Questionado sobre a praça, Sebastião Melo assegura que a jardinagem entrará na programação de atividades da prefeitura. Também revela que existe linha de diálogo com a administração do Banrisul para que o banco público adote o espaço.
8) Praça da Matriz
A revitalização da Praça da Matriz foi concluída no ano passado. As obras começaram em julho de 2020 e a entrega foi adiada por quatro vezes.
O investimento integral na revitalização foi de R$ 2,39 milhões. Desse total, R$ 1,1 milhão saiu de aporte federal pelo Programa Monumenta. O restante precisou ser assumido pelo município.
— Primeiro gostaria de pedir desculpas pela demora. A máquina pública é pesada. Este contrato teve que ser reequilibrado. Foi muito difícil. O dinheiro federal acabou não vindo e tivemos que aportar do Tesouro — comentou o prefeito na solenidade de entrega.
9) Esqueletão da Praça XV
A imagem do prédio há anos inacabado no coração da Capital preocupa os cidadãos e também o prefeito. No dia da posse, em 1º de janeiro de 2021, Melo citou o problema do esqueletão e mencionou a possibilidade de trazer "para o chão" a edificação iniciada na década de 1950 e, posteriormente, abandonada.
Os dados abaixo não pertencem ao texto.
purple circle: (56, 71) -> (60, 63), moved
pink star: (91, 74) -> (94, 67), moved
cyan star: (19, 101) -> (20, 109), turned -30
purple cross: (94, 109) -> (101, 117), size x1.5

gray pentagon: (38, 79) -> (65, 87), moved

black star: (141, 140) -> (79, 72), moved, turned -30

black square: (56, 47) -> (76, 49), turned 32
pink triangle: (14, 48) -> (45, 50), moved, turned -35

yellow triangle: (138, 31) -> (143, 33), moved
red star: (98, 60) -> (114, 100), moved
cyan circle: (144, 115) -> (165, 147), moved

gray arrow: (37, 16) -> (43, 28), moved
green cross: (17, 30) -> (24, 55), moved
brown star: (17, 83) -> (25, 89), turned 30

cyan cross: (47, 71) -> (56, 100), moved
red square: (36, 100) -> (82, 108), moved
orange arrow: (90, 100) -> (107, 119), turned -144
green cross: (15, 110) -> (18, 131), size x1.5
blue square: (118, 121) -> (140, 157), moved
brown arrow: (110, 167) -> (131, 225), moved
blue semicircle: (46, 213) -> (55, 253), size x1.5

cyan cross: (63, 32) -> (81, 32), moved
Em fevereiro do mesmo ano, a prefeitura anunciava a realização de estudo sobre a condição estrutural do edifício Galeria XV de Novembro para embasar pedidos para desocupação do local. Em agosto de 2022, solicitou ao Judiciário autorização para demolir os 19 andares do prédio. O pedido tem base em laudo elaborado pela Universidade Federal do Rio Grande do Sul (UFRGS), que apontou os riscos relacionados à ocupação do local.
— É um avanço simbólico para resolver esse passivo histórico, que representa risco à população e compromete, urbanisticamente, o Centro Histórico da Capital — declarou o prefeito à época.
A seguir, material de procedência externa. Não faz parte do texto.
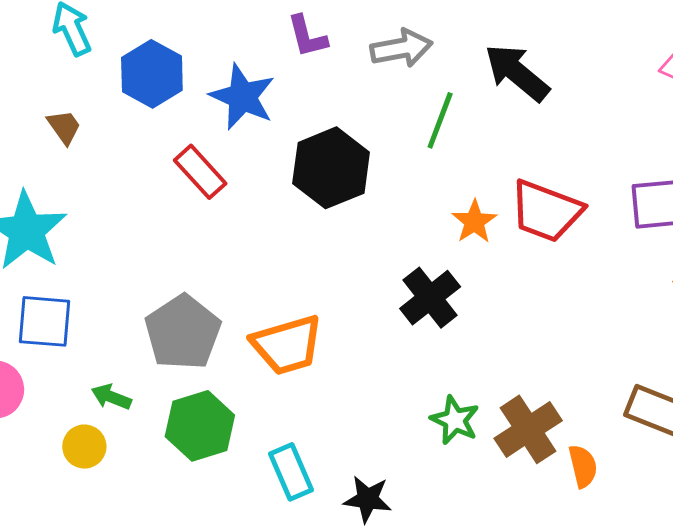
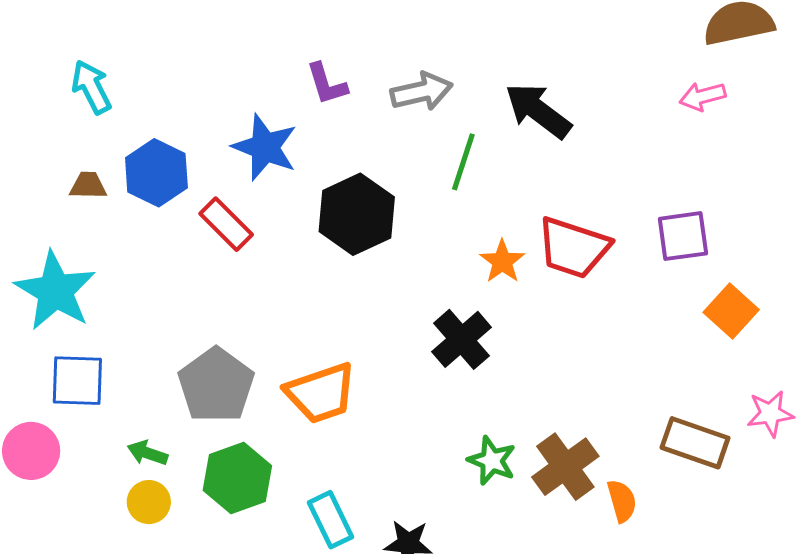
blue hexagon: (152, 74) -> (156, 173), moved
brown trapezoid: (64, 127) -> (88, 185), turned -51
yellow circle: (84, 447) -> (149, 502), moved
Ainda em agosto de 2022, a prefeitura encomendava à UFRGS uma avaliação de custo para a demolição. Agora, segundo o prefeito, a administração aguarda por uma decisão judicial permitindo que o prédio seja desconstruído. Não há prazo definido para que tal autorização seja concedida.
10) Plano Diretor
Ação que pode alterar a paisagem de toda a cidade, a revisão do Plano Diretor voltou à pauta em 2023. Em março, foram realizadas palestras e rodadas de discussão sobre a atualização do principal regramento municipal acerca de ocupação e preservação dos espaços públicos e privados.
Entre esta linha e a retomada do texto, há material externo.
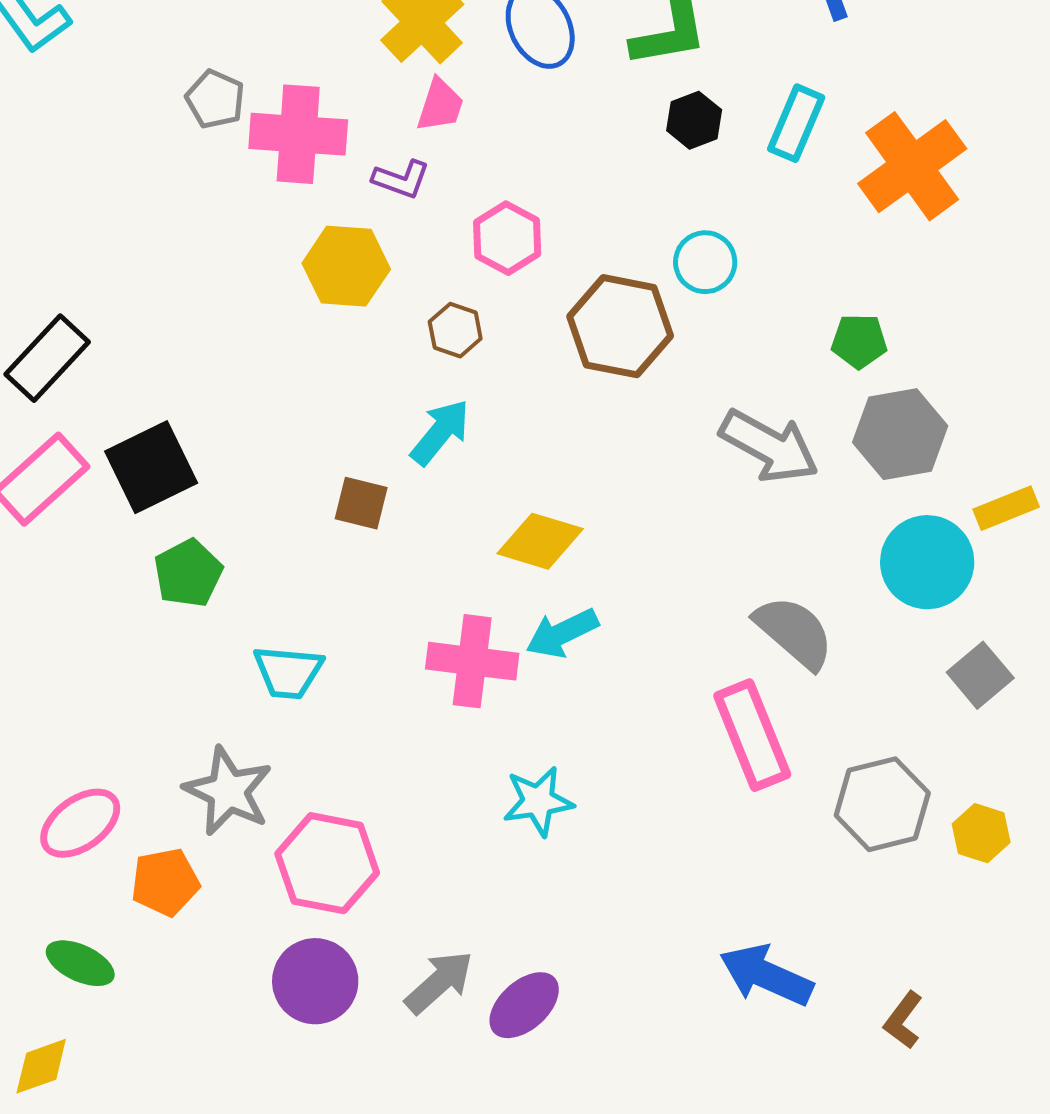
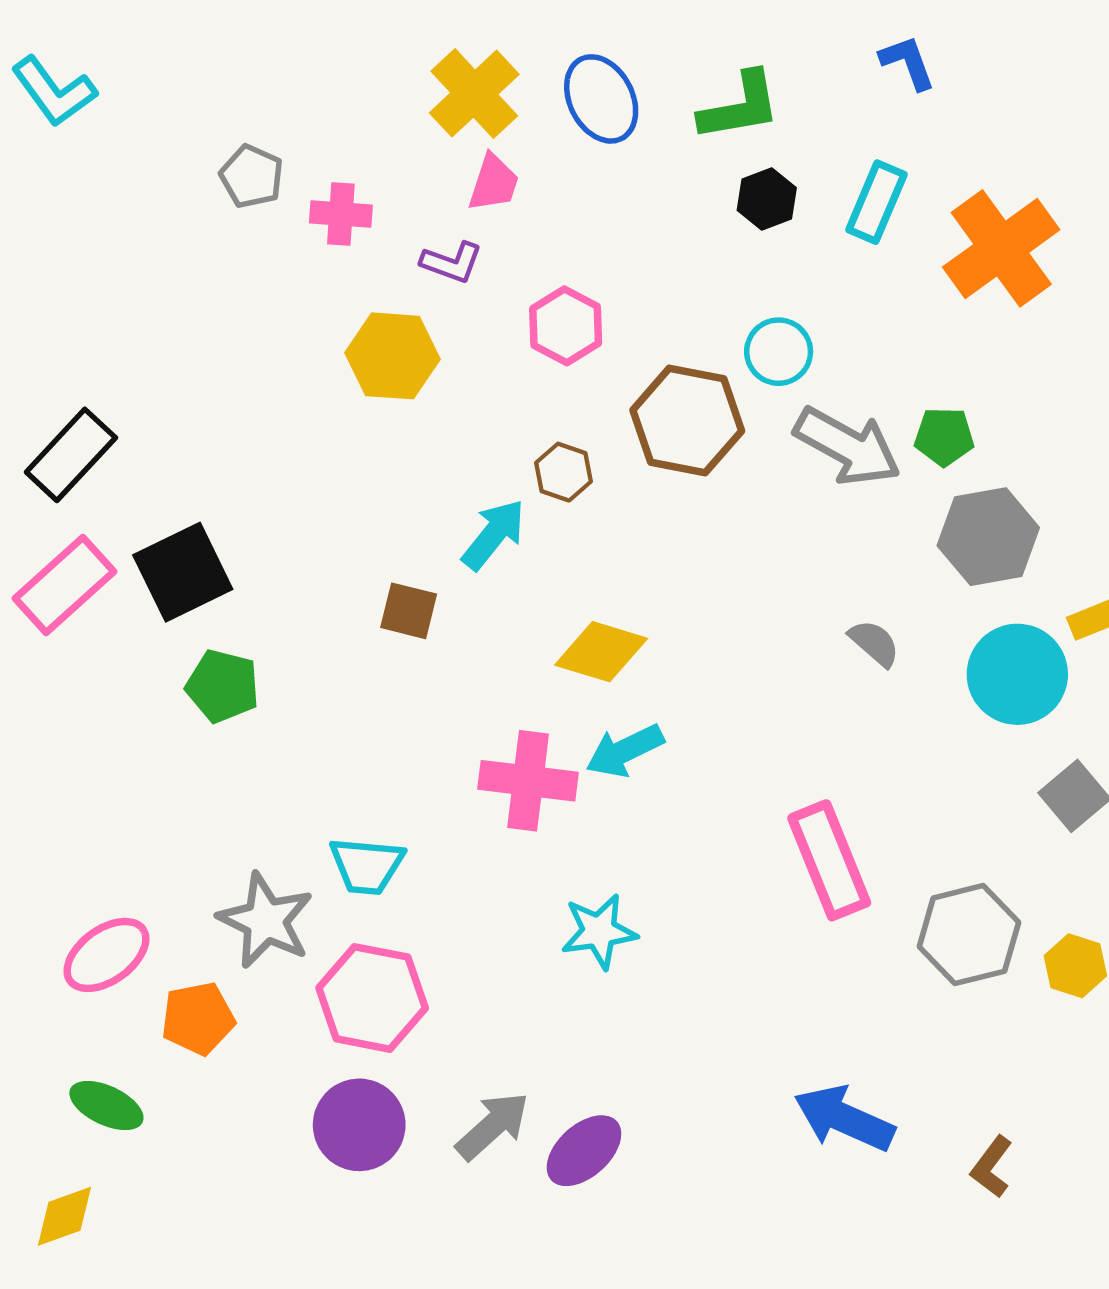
pink cross: (298, 134) -> (341, 214), size x0.6
brown hexagon: (455, 330) -> (564, 472), moved
gray arrow: (769, 446) -> (847, 446), moved
green pentagon: (188, 573) -> (223, 686), turned -30
gray semicircle: (794, 632) -> (874, 643), moved, size x0.6
cyan trapezoid: (288, 672) -> (367, 866), moved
Nos próximos meses, ocorrerão reuniões temáticas setoriais e audiências públicas. O governo anunciou que pretende protocolar projeto de lei complementar em outubro na Câmara de Vereadores.
No centro dos debates estão temas como limites para verticalização do Centro, delimitações para construir nas proximidades da Orla, definição de regras e aparelhos de mobilidade urbana, como ciclovias, calçadas e vias de tráfego, por exemplo.
Melo resiste em antecipar pontos do projeto de lei complementar em que irá propor a atualização do Plano Diretor. Apesar disso, pontua que a gestão entende ser apropriado o "adensamento" da cidade nas regiões dotadas de infraestrutura, como é o caso do Centro e do 4º Distrito.
— Adensar pode ser construir mais alto, mas isso não é uma regra. Acredito que a cidade deve crescer onde existem equipamentos públicos e não onde os empreendimentos geram a expectativa de que o poder público constitua a infraestrutura inexistente — define o prefeito.
Melo diz que contrapartidas de empreendimentos, nesta perspectiva de reordenamento da cidade, podem auxiliar no financiamento de projetos de regularização fundiária e moradia popular.